Jean-Paul JEAN, avocat général près la Cour de cassation, professeur associé à l'université de Poitiers, présente les résultats de l'enquête « Opinions des français sur la justice 2013 » réalisée au mois d'octobre dernier (Infostat justice n° 126).

Il existe des critiques récurrentes vis-à-vis de la justice .

55% des français ont confiance, 60% pensent que les juges sont indépendants. Mais la justice est jugée trop lente et trop complexe.

Les attentes prioritaires des français portent sur les délais, la simplification, l'information, le langage et le coût.

L'opinion est favorable aux solutions négociées en matière civile (compromis ou solution négociée dans un cadre juridique, ce qui n'exclut pas l'office du juge en seconde intervention). Pour d'autres contentieux (violences conjugales, conduite en état d'ivresse, protection des mineurs et des majeurs), la volonté est d'aller directement chez le juge.

L'opinion des justiciables (1/3 des français) n'est pas globalement différente de la représentation négative du fonctionnement de la justice, notamment s'agissant des délais judiciaires. Les citoyens attendent un meilleur service public de la justice grâce aux nouvelles technologies dont le recours est plébiscité.

L'image de l'avocat est bonne, personnage reconnu et indispensable, y compris lorsqu'il intervient au titre de l'aide juridictionnelle.

3ème table ronde – Etre magistrat, fonctionnaire de justice et avocat au 21e siècle : vision des jeunes professionnels de la justice

Jean-Paul DELEVOYE, président du Conseil économique, social et environnemental, se prononce en faveur du maintien du juge. Il faut renforcer les repères de la République et l'expression de l'autorité. Nous sommes dans une société déboussolée, l'absence de l'avocat serait très fragilisante..

La réforme de la justice est un projet de société dans lequel chacun doit se sentir protégé : importance et enjeu fondamental de l'accès au droit et de son financement. La responsabilité portée par les pouvoirs publics est lourde. Il faut se réapproprier les valeurs de la République.

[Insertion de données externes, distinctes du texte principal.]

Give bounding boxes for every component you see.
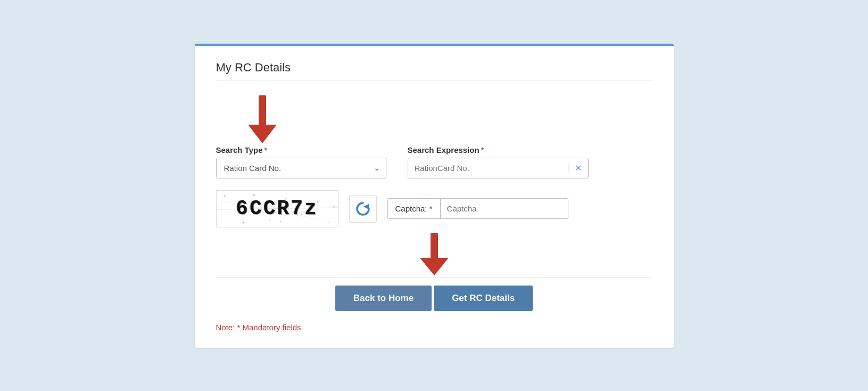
captcha-input[interactable] — [441, 199, 568, 218]
search-row: Search Type* Ration Card No. Aadhar Card… — [216, 145, 652, 178]
svg-rect-18 — [431, 233, 438, 260]
svg-point-2 — [224, 195, 225, 197]
captcha-refresh-button[interactable] — [349, 195, 377, 223]
captcha-image: 6CCR7z — [216, 190, 338, 227]
captcha-text: 6CCR7z — [236, 197, 318, 220]
red-arrow-down-icon-2 — [420, 233, 449, 275]
svg-point-4 — [253, 194, 254, 196]
search-type-select[interactable]: Ration Card No. Aadhar Card No. Mobile N… — [216, 158, 386, 178]
get-rc-details-button[interactable]: Get RC Details — [434, 286, 533, 311]
captcha-input-wrapper: Captcha: * — [387, 198, 568, 219]
svg-point-14 — [333, 206, 334, 207]
page-title: My RC Details — [216, 61, 652, 80]
refresh-icon — [355, 201, 371, 217]
arrow-indicator-bottom — [216, 233, 652, 275]
captcha-label: Captcha: * — [388, 199, 441, 218]
svg-rect-0 — [259, 95, 266, 127]
search-type-label: Search Type* — [216, 145, 386, 154]
search-expression-input[interactable] — [408, 158, 568, 178]
buttons-row: Back to Home Get RC Details — [216, 278, 652, 315]
red-arrow-down-icon — [248, 95, 277, 143]
svg-point-10 — [242, 222, 244, 223]
search-expression-label: Search Expression* — [408, 145, 589, 154]
svg-point-12 — [279, 221, 281, 222]
search-expression-wrapper[interactable]: ✕ — [408, 158, 589, 178]
search-expression-group: Search Expression* ✕ — [408, 145, 589, 178]
captcha-row: 6CCR7z Captcha: * — [216, 190, 652, 227]
svg-marker-1 — [248, 125, 277, 143]
back-to-home-button[interactable]: Back to Home — [335, 286, 432, 311]
search-type-select-wrapper[interactable]: Ration Card No. Aadhar Card No. Mobile N… — [216, 158, 386, 178]
arrow-indicator-top — [216, 95, 652, 143]
search-type-group: Search Type* Ration Card No. Aadhar Card… — [216, 145, 386, 178]
main-card: My RC Details Search Type* Ration Card N… — [195, 44, 674, 348]
mandatory-note: Note: * Mandatory fields — [216, 323, 652, 332]
svg-marker-19 — [420, 258, 449, 275]
svg-point-9 — [328, 222, 329, 223]
form-area: Search Type* Ration Card No. Aadhar Card… — [216, 90, 652, 332]
clear-icon[interactable]: ✕ — [568, 163, 588, 173]
svg-marker-17 — [363, 204, 369, 209]
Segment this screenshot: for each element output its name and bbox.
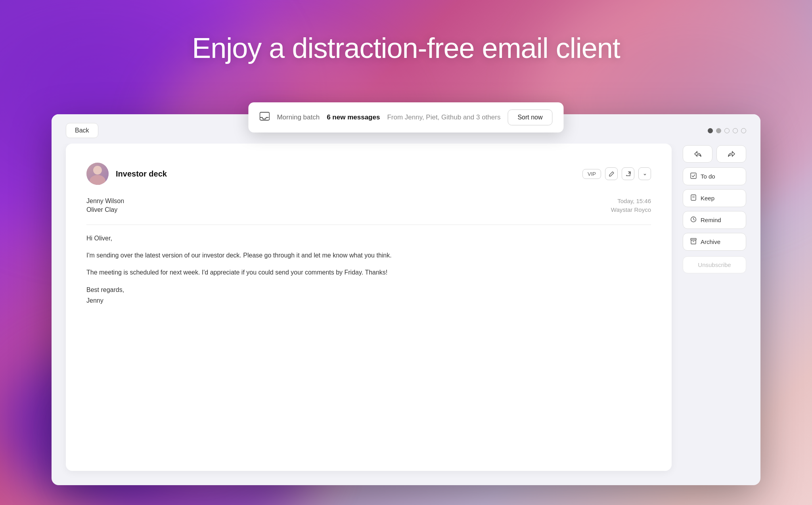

Interventions successives d'une auditrice de justice, d'une greffière stagiaire, d'un greffier en chef stagiaire, et d'un avocat en exercice depuis un an.

Florent VERDIER, avocat au barreau de Draguignan, donne une image nuancée de la justice et souligne le décalage entre la grande misère matérielle des juridictions compensée par l'extrême richesse du personnel judiciaire. Les acteurs de la justice ne se connaissent pas (absence de formations communes et de passerelles entre les professions). Il faut inscrire les interventions dans la collégialité pour la défense des droits des citoyens.

L'avocat est le partenaire privilégié de l'institution judiciaire, il est le premier contact du citoyen avec la justice qu'il doit accompagner devant et en dehors des prétoires. Tenue des 5 ateliers de l'après-midi divisés en sessions déclinant le thème principal. Chaque session est introduite par 2 à 4 intervenants français ou étrangers présentant une pratique, une analyse ou une recherche illustrative.

Samedi 11 janvier 2014 : Suite du travail en ateliers.
Table ronde de restitution des cinq ateliers (séance plénière)

Jean-Jacques URVOAS, président de la commission des lois de l'Assemblée nationale, souligne la pauvreté de la justice et sa misère matérielle. Ce colloque est utile et la démarche constructive : la parole va précéder la réforme. Les acteurs de la justice ont répondu présent.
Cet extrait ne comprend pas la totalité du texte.